> **DATA PROVIDED**
——————

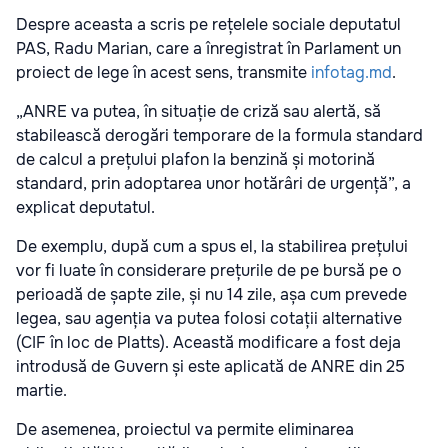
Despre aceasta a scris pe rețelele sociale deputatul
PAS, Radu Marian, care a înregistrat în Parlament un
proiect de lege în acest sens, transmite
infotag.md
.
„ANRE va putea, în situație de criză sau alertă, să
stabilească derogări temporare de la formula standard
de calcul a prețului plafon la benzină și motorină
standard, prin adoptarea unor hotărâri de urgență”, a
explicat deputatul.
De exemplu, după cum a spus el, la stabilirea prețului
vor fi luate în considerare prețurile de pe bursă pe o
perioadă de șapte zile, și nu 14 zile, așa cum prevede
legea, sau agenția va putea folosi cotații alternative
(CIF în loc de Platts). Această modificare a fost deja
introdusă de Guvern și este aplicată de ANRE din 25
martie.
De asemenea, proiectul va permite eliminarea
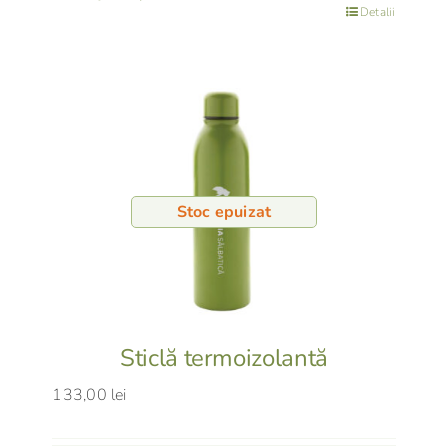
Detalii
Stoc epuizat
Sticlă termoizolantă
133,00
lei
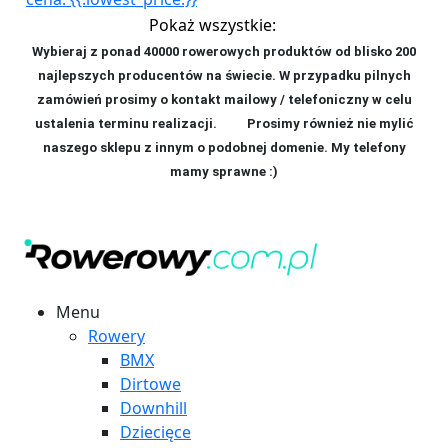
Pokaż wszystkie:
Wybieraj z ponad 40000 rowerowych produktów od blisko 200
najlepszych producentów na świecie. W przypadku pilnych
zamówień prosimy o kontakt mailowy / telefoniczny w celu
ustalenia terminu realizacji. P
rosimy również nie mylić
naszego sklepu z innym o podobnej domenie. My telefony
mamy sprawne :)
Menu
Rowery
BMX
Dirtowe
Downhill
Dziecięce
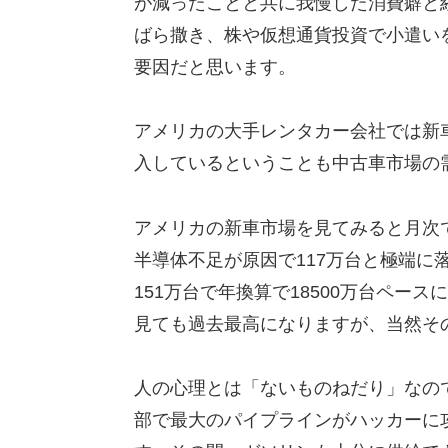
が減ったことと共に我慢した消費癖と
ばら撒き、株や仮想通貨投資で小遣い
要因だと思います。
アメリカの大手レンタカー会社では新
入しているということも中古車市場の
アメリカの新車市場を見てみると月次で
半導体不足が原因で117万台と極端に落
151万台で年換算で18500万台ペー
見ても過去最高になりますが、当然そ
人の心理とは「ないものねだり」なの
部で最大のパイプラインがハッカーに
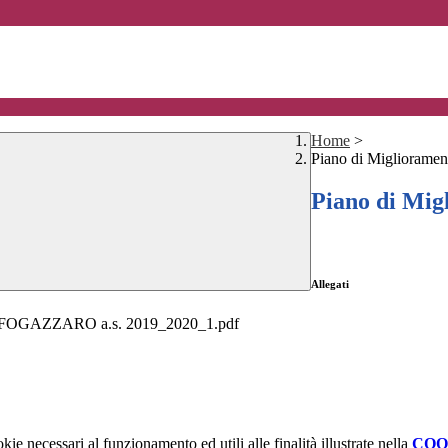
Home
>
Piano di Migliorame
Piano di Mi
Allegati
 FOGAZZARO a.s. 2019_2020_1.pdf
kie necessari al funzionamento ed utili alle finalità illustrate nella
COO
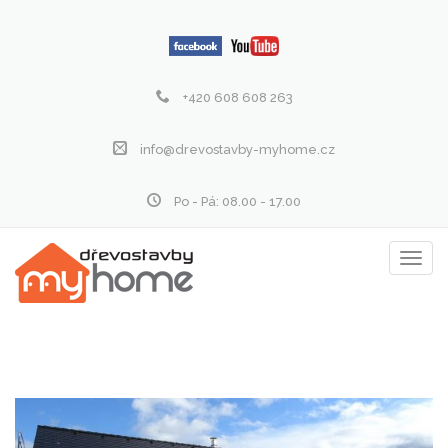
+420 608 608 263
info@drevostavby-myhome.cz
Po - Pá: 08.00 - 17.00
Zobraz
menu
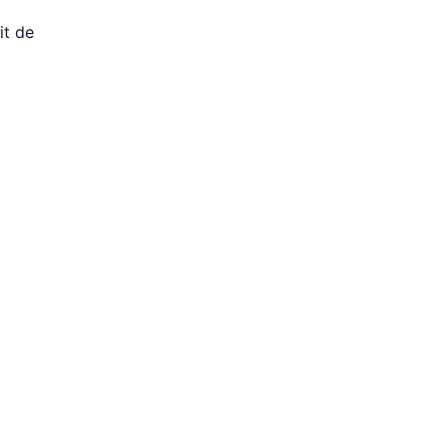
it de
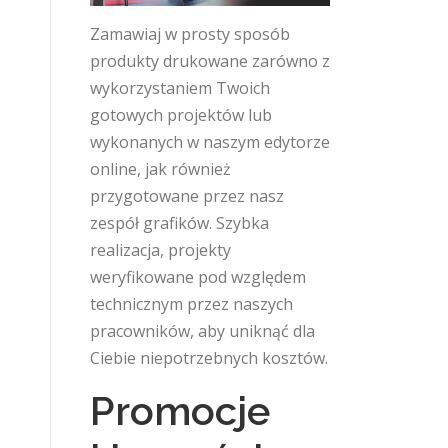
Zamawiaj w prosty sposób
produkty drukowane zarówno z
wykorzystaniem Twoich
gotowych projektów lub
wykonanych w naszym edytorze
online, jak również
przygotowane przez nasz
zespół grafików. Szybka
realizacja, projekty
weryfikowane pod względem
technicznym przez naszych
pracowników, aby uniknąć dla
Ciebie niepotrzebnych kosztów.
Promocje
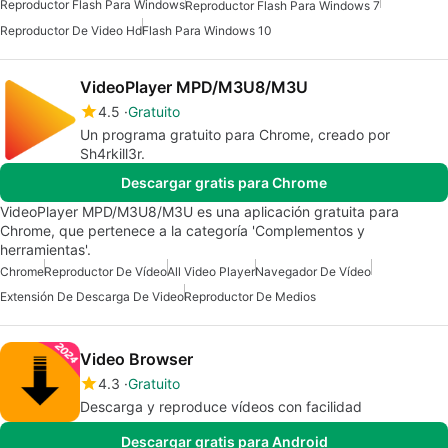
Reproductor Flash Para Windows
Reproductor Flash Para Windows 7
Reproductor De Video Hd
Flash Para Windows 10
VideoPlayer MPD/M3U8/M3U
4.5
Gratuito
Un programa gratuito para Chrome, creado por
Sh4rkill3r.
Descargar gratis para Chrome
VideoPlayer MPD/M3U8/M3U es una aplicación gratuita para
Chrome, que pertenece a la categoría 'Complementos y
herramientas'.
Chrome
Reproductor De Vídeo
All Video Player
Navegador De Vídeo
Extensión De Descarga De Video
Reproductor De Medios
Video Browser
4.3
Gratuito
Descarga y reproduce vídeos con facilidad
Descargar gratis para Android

——————

> **INSTRUCTIONS TO FOLLOW**
Find every line above where the word "przez" occurs, and copy that line.

> **OUTPUT OF THE TASK**
przygotowane przez nasz
technicznym przez naszych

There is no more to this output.